En un auto de 85 páginas, Calama constata la existencia de “una trama organizada" liderada por el expresidente, que "habría puesto sus contactos personales y su capacidad de acceso a altos cargos de la Administración al servicio de terceros interesados en obtener decisiones favorables”. Según el magistrado, los hechos demuestran que "la influencia ejercida no se dirigió a obtener un trato general o una expectativa indeterminada, sino a la consecución de una resolución administrativa concreta: la aprobación y desembolso de la ayuda pública solicitada por Plus Ultra en el marco del Fondo de Apoyo a la Solvencia". El instructor está convencido de que la red actuó con la finalidad específica de influir en la decisión del órgano competente, que era el Gobierno de Sánchez.

Según el magistrado, la trama utilizó sociedades instrumentales, documentación simulada y canales financieros opacos “para ejercer influencias ilícitas, ocultar el origen y destino de los fondos y obtener beneficios económicos en favor de terceros y del propio entramado”. El instructor destaca que los directivos de Plus Ultra intentaron obtener la ayuda de 53 millones de euros mediante “mecanismos ajenos a los cauces legalmente establecidos”. Y entonces menciona a un viejo conocido: señala que articularon dos líneas de influencia diferenciadas, una a través del entonces ministro de Transportes José Luis Ábalos y otra a través de Zapatero, siendo a través de esta segunda que se consiguió el objetivo. 

El juez señala a la agencia de las hijas de Zapatero como beneficiaria de la trama

Según también apunta Calama, la transferencia de los fondos percibidos de los clientes de la trama —a cambio de favores— se habría formalizado mediante contratos, generalmente de asesoría o consultoría, utilizados como mera justificación documental frente a terceros.

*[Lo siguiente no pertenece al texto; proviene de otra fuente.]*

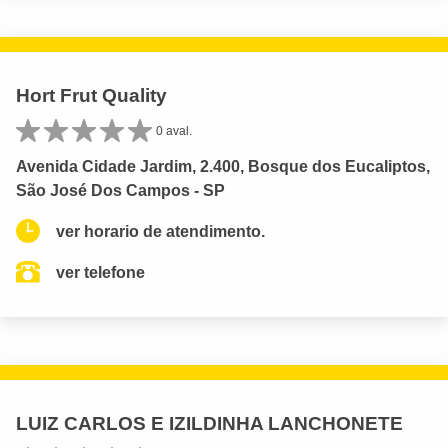
Hort Frut Quality
0 aval.
Avenida Cidade Jardim, 2.400, Bosque dos Eucaliptos,
São José Dos Campos - SP
ver horario de atendimento.
ver telefone
LUIZ CARLOS E IZILDINHA LANCHONETE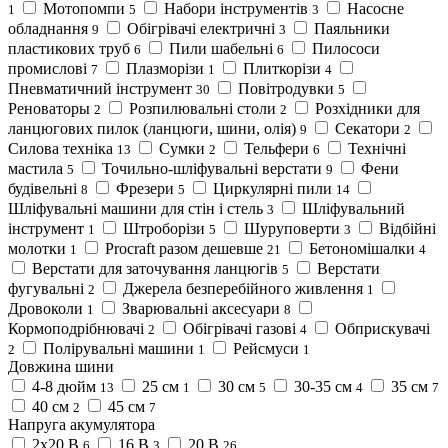
Мотопомпи
Набори інструментів
Насосне
1
5
3
обладнання
Обігрівачі електричні
Паяльники
9
3
пластикових труб
Пили шабельні
Пилососи
6
6
промислові
Плазморізи
Плиткорізи
7
1
4
Пневматичний інструмент
Повітродувки
30
5
Реноваторы
Розпилювальні столи
Розхідники для
2
2
ланцюгових пилок (ланцюги, шини, олія)
Секатори
9
2
Силова техніка
Сумки
Тельфери
Технічні
13
2
6
мастила
Точильно-шліфувальні верстати
Фени
5
9
будівельні
Фрезери
Циркулярні пили
8
5
14
Шліфувальні машини для стін і стель
Шліфувальний
3
інструмент
Штроборізи
Шуруповерти
Bідбійні
1
5
3
молотки
Procraft разом дешевше
Бетономішалки
1
21
4
Верстати для заточування ланцюгів
Верстати
5
фугувальні
Джерела безперебійного живлення
2
1
Дровоколи
Зварювальні аксесуари
1
8
Кормоподрібнювачі
Обігрівачі газові
Обприскувачі
2
4
Полірувальні машини
Рейсмуси
2
1
1
Довжина шини
4-8 дюйм
25 см
30 см
30-35 см
35 см
13
1
5
4
7
40 см
45 см
2
7
Напруга акумулятора
2x20 В
16 В
20 В
6
3
26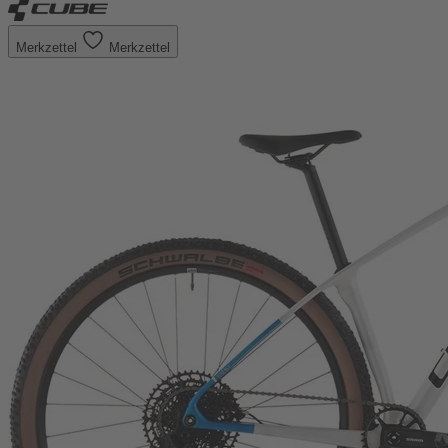
Merkzettel
Merkzettel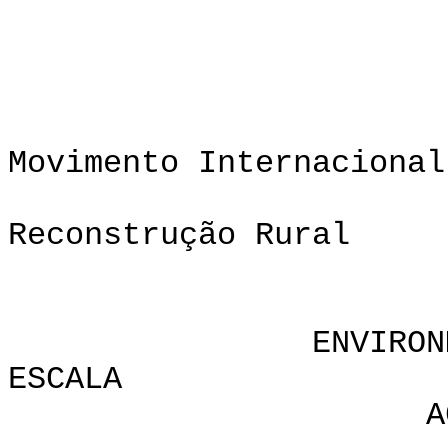
CR
Movimento Internacional
p
Reconstrução Rural
ENVIRONMENTALLY
ESCALA
AGRICULTURA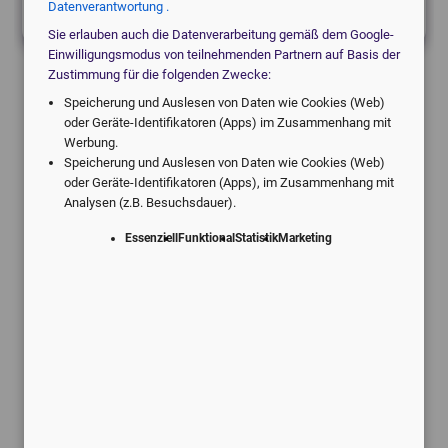
Datenverantwortung .
Sie erlauben auch die Datenverarbeitung gemäß dem Google-
Einwilligungsmodus von teilnehmenden Partnern auf Basis der
Zustimmung für die folgenden Zwecke:
Speicherung und Auslesen von Daten wie Cookies (Web)
oder Geräte-Identifikatoren (Apps) im Zusammenhang mit
Werbung.
Speicherung und Auslesen von Daten wie Cookies (Web)
Angebote vom digitalen Marktführer.
oder Geräte-Identifikatoren (Apps), im Zusammenhang mit
Individuell für Ihre Praxis.
Analysen (z.B. Besuchsdauer).
Essenziell
Funktional
Statistik
Marketing
Schneller Service
Kostenlose Rückmeldung innerhalb
von 24 Stunden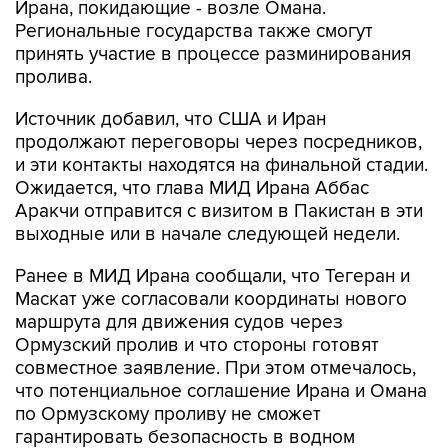
Ирана, покидающие - возле Омана.
Региональные государства также смогут
принять участие в процессе разминирования
пролива.
Источник добавил, что США и Иран
продолжают переговоры через посредников,
и эти контакты находятся на финальной стадии.
Ожидается, что глава МИД Ирана Аббас
Аракчи отправится с визитом в Пакистан в эти
выходные или в начале следующей недели.
Ранее в МИД Ирана сообщали, что Тегеран и
Маскат уже согласовали координаты нового
маршрута для движения судов через
Ормузский пролив и что стороны готовят
совместное заявление. При этом отмечалось,
что потенциальное соглашение Ирана и Омана
по Ормузскому проливу не сможет
гарантировать безопасность в водном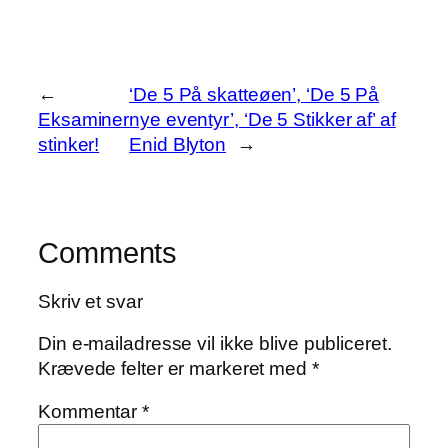
←
‘De 5 På skatteøen’, ‘De 5 På
Eksaminer
nye eventyr’, ‘De 5 Stikker af’ af
stinker!
Enid Blyton
→
Comments
Skriv et svar
Din e-mailadresse vil ikke blive publiceret.
Krævede felter er markeret med
*
Kommentar
*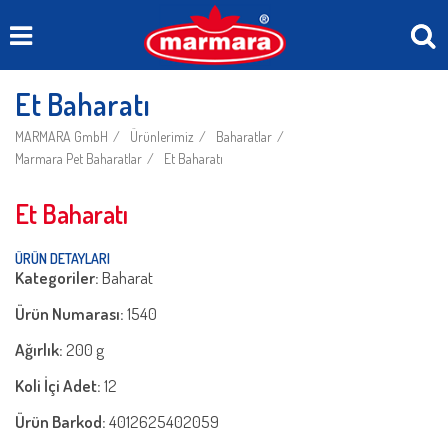
Et Baharatı
MARMARA GmbH
Ürünlerimiz
Baharatlar
Marmara Pet Baharatlar
Et Baharatı
Et Baharatı
ÜRÜN DETAYLARI
Kategoriler:
Baharat
Ürün Numarası:
1540
Ağırlık:
200 g
Koli İçi Adet:
12
Ürün Barkod:
4012625402059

El principal beneficiario final de los ingresos obtenidos, indica el auto, sería Zapatero, así como la sociedad Whathefav SL, cuyas administradoras y socias son sus hijas. 

El magistrado explica que la estructura investigada no se limita a España y que se creó al menos una sociedad off-shore, Landside Dubai Fzco o Landside Middle East Fzco, participada al 100% por Idella Consulenza Strategica. Entonces expone una serie de "beneficios finales" destinados a Zapatero y sus hijas que suma un total de 1.948.000 euros; cerca de los dos millones.